Trimble, S. W., 1983, A sediment budget for Coon Creek basin in the Driftless Area, Wisconsin, 1853-1977: American Journal of Science, v. 283, p. 454-474.

 

Trimble studies a sediment budget for the Coon Creek basin in the Driftless Area of southwestern Wisconsin. Unlike most sediment budget studies that focus on either sediment production or sediment yield, Trimble’s study emphasizes the consideration of sediment storage in determining a sediment budget. Trimble compares three approaches for quantifying sediment budgets in the basin. Results indicate that sediment yield is limited by a stream’s maximum sediment-transport capacity. When upslope sediment production exceeds this capacity, excess sediment is stored along the valley floor. Conversely, when sediment production falls below a stream’s sediment transport capacity, sediment can be released from storage and made available for transport within or out of the system. In the Coon Creek basin, increased sediment production following European settlement of the region resulted in rapid vertical flood plain accretion; during this time sediment yield remained relatively constant. After soil erosion control measures were implemented in the basin in 1934, sediment production was limited to that stored in the tributaries and upper main valley section.

 

Hooke, R. L., 1999, Spatial distribution of human geomorphic activity in the United States: Comparison with rivers: Earth Surface Processes and Landforms, v.24, p. 687-692.

 

In this article Hooke compares the amount of geomorphic activity done between humans and rivers. Until this publication, it had generally been assumed in the geologic community that anthropogenic activities accounted for a relatively small amount of the overall geomorphic activity presently occurring. The most dominant force shaping our environment was thought to be rivers. To compare these two forces, Hooke has attempted to quantify the mass of earth moved by both, in one degree latitude and longitude grid cells for the entire United States. While the study is highly generalized and neglects serious anthropogenic inputs, it does produce a realistic picture placing anthropogenic activities far beyond those of rivers. The map of anthropogenic activity shows expected peaks with population density, the intensive agriculture of the Midwest, and the highest peak centered in West Virginia due to coal mining.
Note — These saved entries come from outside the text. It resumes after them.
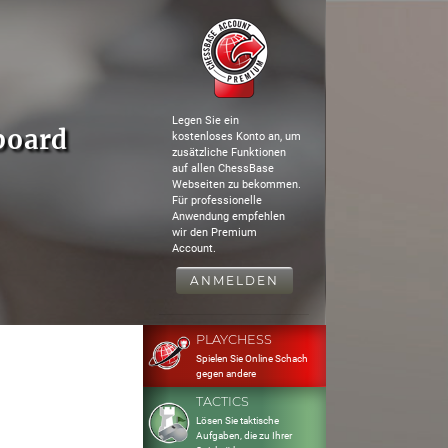
Legen Sie ein
board
kostenloses Konto an, um
zusätzliche Funktionen
auf allen ChessBase
Webseiten zu bekommen.
Für professionelle
Anwendung empfehlen
wir den Premium
Account.
ANMELDEN
PLAYCHESS
Spielen Sie Online Schach
gegen andere
TACTICS
Lösen Sie taktische
Aufgaben, die zu Ihrer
The map of river activity for comparison shows peaks centered in the west, reflecting the extreme relief and sparse vegetation.

 

 

Debris Flows and Hyperconcentrated Flows

 

Hungr, O., Evans, S.G., Bovis, M.J., Hutchinson, J.N., 2001, A Review of the Classification of Landslides of the Flow Type: Environmental & Engineering Geoscience, v. VII, no. 3, p. 221-238.

 

The authors of this study use this article as a platform to launch a new classification of landslides based upon flow type that expand upon the widely used Varnes and Hutcchinson (1968, 1988) system.  The Hungr et.al.  classification system functions on lessening the ambiguity found in other classifications and creating a typological system more conducive to landslide identification; as in the introduction of a new division of landslide material based on genetic and morphological aspects opposed to simply grain size.  For instance, the Varnes (1978) classification system distinguishes between earth and debris material based upon the percentage of grain content coarseness, while Hungr differentiates between materials based upon the origin of the geomorphic process in which it was created.  This study simply attempts to redefine the name boundaries that exist between classification systems and create a systematic checklist that correlates with previous North American classification systems that establish landslide identification based upon: material type, water content, presence of excess pore-pressure or liquefaction at the source of the landslide, channelization, deposition area, velocity, and peak discharge of the event.

 

Cenderelli, D.A., and  Kite, J.S., 1998, Geomorphic effects of large debris flows on channel morphology at North Fork Mountain, eastern West Virginia, USA: Earth Surface Processes and Landforms, vol.23, p. 1-19.

 

Cenderelli studied four debris flow impacted areas from two separate debris flows in 1949 and 1985, all within the same watershed on North Fork Mountain in West Virginia.  A comprehensive study of the debris tracks and surrounding areas allowed for the quantification of material that was moved during the flow events as well as a distinction between four separate sections within the flow track.  Cenderelli studied the areas through the use of aerial photos, topographic maps, and field study of the affected areas, which were then mapped with erosion, depositional features and sediments.  Cenderelli broke the affected debris flow areas into four sections: failure zone, transport/erosion zone, deposition zone, and sediment-laden floodwater zone.  Each zone was described in regards to size and variation.  Also, within each zone the amount of sediment eroded and deposited was quantified and recorded.

 

Campbell, R. H., Varnes, D. J., Fleming, R. W., Hampton, M. A., Prior, D. B., Sangrey, D. A., Nichols, D. R., and Brabb, E. E., 1985, Landslide classification for identification of mud flows and other landslides, in Campbell, R.H., ed., Feasibility of a nationwide program for the identification and delineation of hazards from mud flows and other landslides: U.S. Geological Survey Open-File Report 85-276, p. A1-A24.

 

This paper is the result of a joint study, between the U. S. Geological Survey (USGS) and the Federal Emergency Management Agency (FEMA), to evaluate the technical and economic feasibilities of a nationwide landslide hazard identification program. It is the first of four chapters in a preliminary report prepared by the USGS and FEMA. The authors recommend the adoption of D.J. Varnes’ (1978) slope movement classification system to standardize landslide nomenclature for FEMA programs. In accordance with the recommended classification system, the authors present lists of representative landslide terms categorized by: transport mechanisms, location and geometry, materials, moisture content, and scar and deposit characteristics. The authors also present lists of identifying characteristics, damaging forces and effects, and common triggers of landslide events.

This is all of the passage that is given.